Mais selon nos informations, les cours scolaires de natation programmés durant la semaine du lundi 18 septembre ont d'ores et déjà été annulés. "Il n'y aura natation pour aucun élève cette semaine-là", a par exemple averti un collège aurillacois.
Saint-Flour La piscine communautaire de Saint-Flour a, elle aussi, entamé sa vidange le 4 septembre : elle devait rouvrir ce samedi 16 septembre. Néanmoins, la cité du vent a été placée le 31 août en situation de "crise", plus haut niveau de vigilance.
L'Alagnon et l'Ander en "crise" : le nord-est du Cantal vire au rouge sur la carte des restrictions d'eau
Pour la zone de gestion du sous-bassin du Lot, dont dépend Saint-Flour, l'arrêté indique que la "vidange de piscines" est soumise à une "interdiction totale", même pour les collectivités. Sauf que le 4 septembre, le centre aqualudique de Saint-Flour a commencé sa vidange, alors qu'il n'en avait pas l'autorisation. Il s'expose donc à une amende. Contactée, la Direction départementale des territoires confirme bien avoir reçu une "demande de dérogation", mais "a posteriori". Celle-ci est également "en cours de traitement".
Céline Charriaud, présidente de Saint-Flour Communauté, a envoyé une demande "pour remplir les bassins en prélevant le volume d’eau sur le réseau que nous consommons quotidiennement quand la piscine est ouverte." Et Florent Marjou, directeur de la piscine, de détailler : "En été, on utilise 80 à 90 mètres cubes d’eau par jour. Avec cette consommation, on peut remplir le grand bassin en quatre à cinq jours, sans utiliser plus d’eau qu’à l’accoutumée." En attendant la réponse de l'État, seule la rouverture des espaces bien-être et remise en forme est assurée ce samedi 16 septembre.

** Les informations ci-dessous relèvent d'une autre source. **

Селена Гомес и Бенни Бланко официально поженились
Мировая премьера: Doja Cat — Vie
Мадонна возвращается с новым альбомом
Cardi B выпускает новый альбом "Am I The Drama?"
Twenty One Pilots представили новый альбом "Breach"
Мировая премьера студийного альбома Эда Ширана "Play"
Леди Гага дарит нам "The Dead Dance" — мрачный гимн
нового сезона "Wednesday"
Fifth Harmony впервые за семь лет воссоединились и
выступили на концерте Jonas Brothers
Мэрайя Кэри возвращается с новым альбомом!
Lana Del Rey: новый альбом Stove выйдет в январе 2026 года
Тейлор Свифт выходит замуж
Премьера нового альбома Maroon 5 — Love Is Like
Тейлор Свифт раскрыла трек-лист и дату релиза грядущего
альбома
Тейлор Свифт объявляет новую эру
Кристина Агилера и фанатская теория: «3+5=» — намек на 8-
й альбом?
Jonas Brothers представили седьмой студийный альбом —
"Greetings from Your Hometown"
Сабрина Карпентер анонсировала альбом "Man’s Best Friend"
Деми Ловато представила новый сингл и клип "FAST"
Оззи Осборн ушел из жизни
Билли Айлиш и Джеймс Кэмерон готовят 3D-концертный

Pourquoi vidanger maintenant ? Certes, la vidange d'une piscine est une opération obligatoire. Mais pourquoi la programmer en septembre, quand les niveaux des cours d'eau sont au plus bas ? La forte sécheresse qui s'est abattue sur le Cantal à l'été 2022 n'a-t-elle pas suffisamment marqué les esprits ?

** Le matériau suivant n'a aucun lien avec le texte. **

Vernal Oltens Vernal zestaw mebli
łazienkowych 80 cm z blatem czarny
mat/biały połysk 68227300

À Aurillac, ce sera bientôt de l'histoire ancienne. "Le choix de vidanger les bassins du centre aquatique du bassin d’Aurillac début septembre correspond aux périodes les plus propices en termes de baisse de fréquentation des usagers et de disponibilité des entreprises mandatées dans ce cadre", justifie l'Agglo. Toutefois, "dans le contexte climatique actuel, les prochaines vidanges techniques seront programmées en priorisant la disponibilité de la ressource en eau et celle des entreprises", ajoute la collectivité, bien décidée à faire bouger son agenda.

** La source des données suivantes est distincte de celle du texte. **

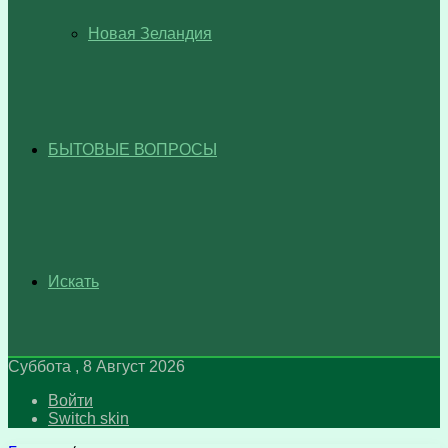
Новая Зеландия
БЫТОВЫЕ ВОПРОСЫ
Искать
Суббота , 8 Август 2026
Войти
Switch skin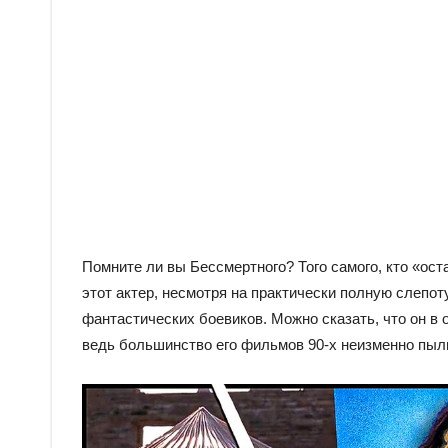
Помните ли вы Бессмертного? Того самого, кто «ост
этот актер, несмотря на практически полную слепоту
фантастических боевиков. Можно сказать, что он в
ведь большинство его фильмов 90-х неизменно пыл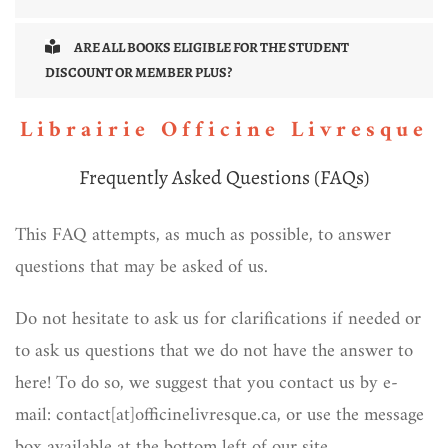
ARE ALL BOOKS ELIGIBLE FOR THE STUDENT
DISCOUNT OR MEMBER PLUS?
Librairie Officine Livresque
Frequently Asked Questions (FAQs)
This FAQ attempts, as much as possible, to answer
questions that may be asked of us.
Do not hesitate to ask us for clarifications if needed or
to ask us questions that we do not have the answer to
here! To do so, we suggest that you contact us by e-
mail: contact[at]officinelivresque.ca, or use the message
box available at the bottom left of our site.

À Saint-Flour, la dernière vidange date de juin 2022. "S’il avait fallu attendre la prochaine période possible, Noël, on n’aurait pas été dans les clous au niveau sanitaire", commente le directeur Florent Marjou. Lui promet aussi de s'adapter. "La sécheresse de septembre commence à être chronique, ajoute-t-il. Cette année, on ne pouvait pas décaler la vidange, mais à l’avenir, il nous faudra anticiper, et sûrement choisir une autre période. D’autant qu’il est très important d’être ouvert pour les scolaires, c’est un enjeu de santé publique selon le ministère."